Why you might need?
You will need surgery on your foot because the severity and location of your fracture require you to do so by a healthcare professional. Surgery will repair the fractured bone in a better position to reduce the risk of a deformity or loss of function.
An anaesthetist will discuss with you the type of anaesthetic used and the process they will follow so you don’t feel anything. You will be given the opportunity to ask any questions and raise any concerns you may have.
Once you are safely anaesthetised, incisions are made through the skin where the bones are broken in the foot. The bones will be repositioned and held in place with implants which are usually metal. Once the bones are repaired, your surgeon will stitch up where the incision has been made and you will be taken back to your room.
There are specific techniques for the various foot fracture surgeries:
Heel bone surgery (Calcaneus) – A fracture of the heel bone can often involve disruption of the joint between the heel bone and ankle bone (talus). To restore the anatomy and realign the joint surface, surgery is needed. By creating an L-shaped incision over the heel, the fracture is realigned, and concentrating on the surface of the joint, is fixed with either a plate, or individual pins/screws.
Inside midfoot (Navicular) – This is a common fracture which causes the bone to break in two. An incision is made over the fracture and the two bones are realigned before being secured with either screws, or a plate and screws.
Outside midfoot (Cuboid) – This type of fracture is caused by a compression injury resulting in shortening of the outside foot. Cuboid surgery aims to lengthen the outside of the foot with a plate and screws inserted directly to the bone. Once the fracture has healed, the plates and screws are removed.
Metatarsal fracture – some metatarsal fractures can be treated without surgery, but sometimes if the injury is more significant, surgery is needed. An incision is made over the fractured metatarsal and is fixed with a combination of pins, screws and plates.
Toes (Phalanges) – Most fractures of the toes can be treated without surgery. Deformities as a result of displaced fracture may need surgery to correct them. The toe is placed into alignment, an incision is made, and a pin is inserted through the tip of the toe to hold the fracture in place. Once the fracture is healed in roughly four to six weeks, the pin can be removed.
Your consultant will provide you with all the relevant information before your procedure along with any preparation you may need to do in the days leading up to your surgery. It is important to tell your consultant about any medicines you may be taking, including any over the counter pain medicines such as paracetamol or aspirin.

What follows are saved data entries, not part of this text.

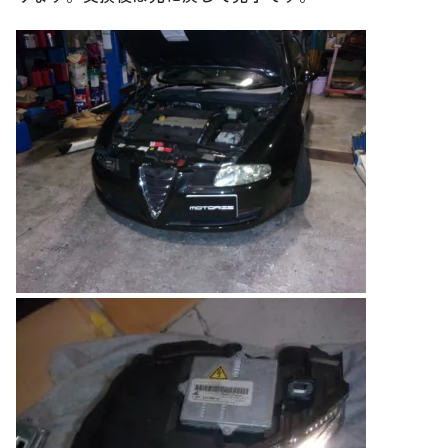
のご相談も可能です。
お問い合わせフォームにて、オンラインでのご連絡をご
希望ください。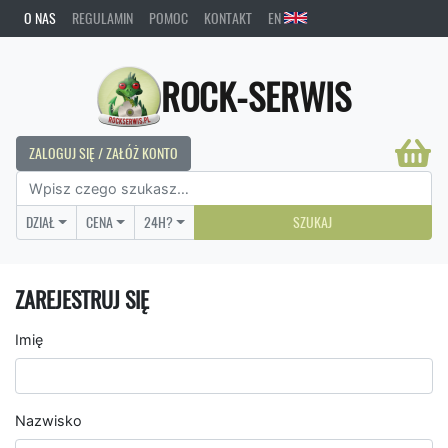
O NAS
REGULAMIN
POMOC
KONTAKT
EN
ROCK-SERWIS
ZALOGUJ SIĘ / ZAŁÓŻ KONTO
DZIAŁ
CENA
24H?
SZUKAJ
ZAREJESTRUJ SIĘ
Imię
Nazwisko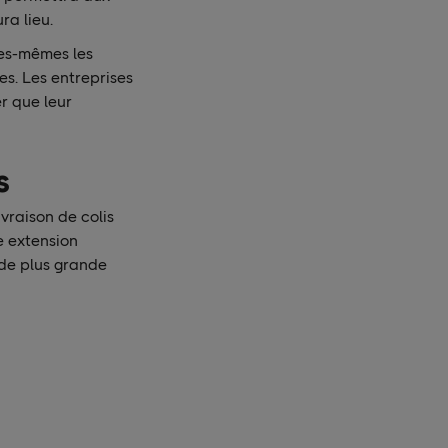
ra lieu.
les-mêmes les
es. Les entreprises
r que leur
s
raison de colis
e extension
 de plus grande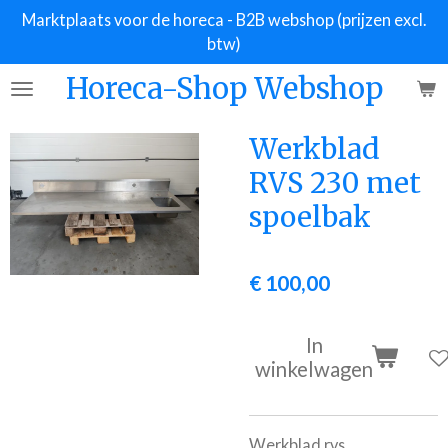
Marktplaats voor de horeca - B2B webshop (prijzen excl.
Ga
btw)
direct
naar
Horeca-Shop Webshop
de
hoofdinhoud
Werkblad
RVS 230 met
spoelbak
€ 100,00
In
winkelwagen
Werkblad rvs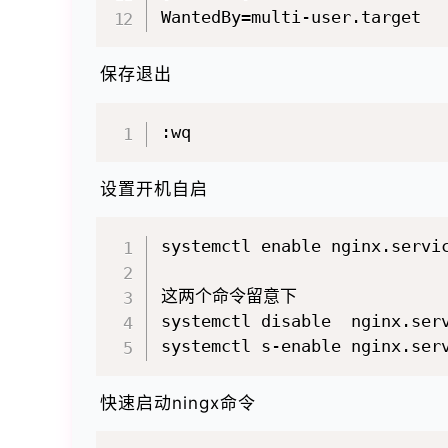
保存退出
设置开机自启
systemctl enable nginx.servic
这两个命令留意下

systemctl disable  nginx.s
快速启动ningx命令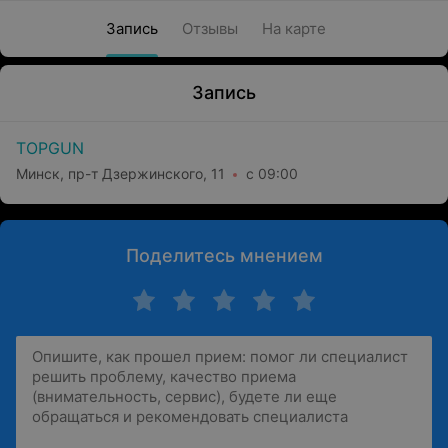
Запись
Отзывы
На карте
Запись
TOPGUN
Минск, пр-т Дзержинского, 11
с 09:00
Поделитесь мнением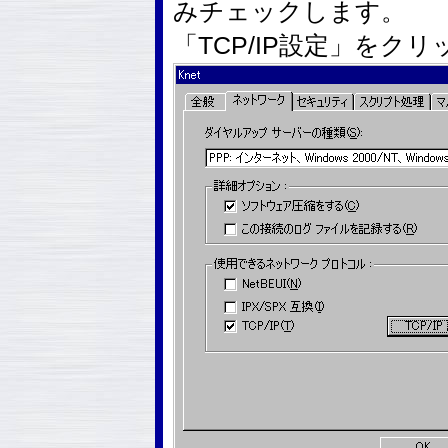
みチェックします。
「TCP/IP設定」をク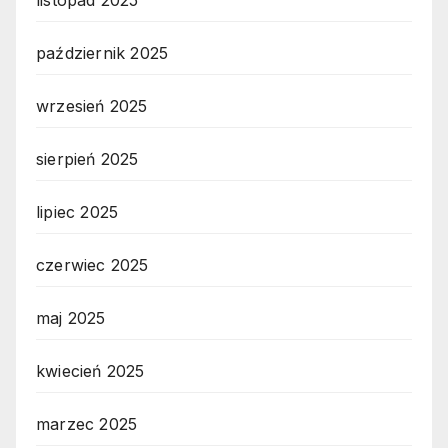
listopad 2025
październik 2025
wrzesień 2025
sierpień 2025
lipiec 2025
czerwiec 2025
maj 2025
kwiecień 2025
marzec 2025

You may need imaging tests before your surgery, including ultrasound, x-ray or an MRI.
Do not eat or drink before you are due to have surgery otherwise your surgery may be delayed - you will receive more detailed information on fasting prior to your procedure.
Please ensure you have a companion available to take you home after you leave OneWelbeck Orthopaedics.
As with any surgery, there can be risks with surgery of the foot. Whilst small, they can include:
- Residual weakness in the foot
- Reduced function which may cause difficulty in walking
- Possible further surgery if the bone doesn’t heal properly
- Possible nerve damage
Our leading expert orthopaedic consultants will be able to help with any concerns you may have.
After your operation, you will be watched by your dedicated nurse at OneWelbeck Orthopaedics for the few hours after your surgery. To stop your foot from moving, you will need to wear a cast or boot which will help the foot to heal. Once you have seen your Consultant you will be able to go home the same day. It is important to keep your foot elevated to give your injury the best chance of healing.
Make sure you follow any advice given to you by your consultant orthopaedic surgeon including any advice on pain relief, wound dressing and any exercises you may be given.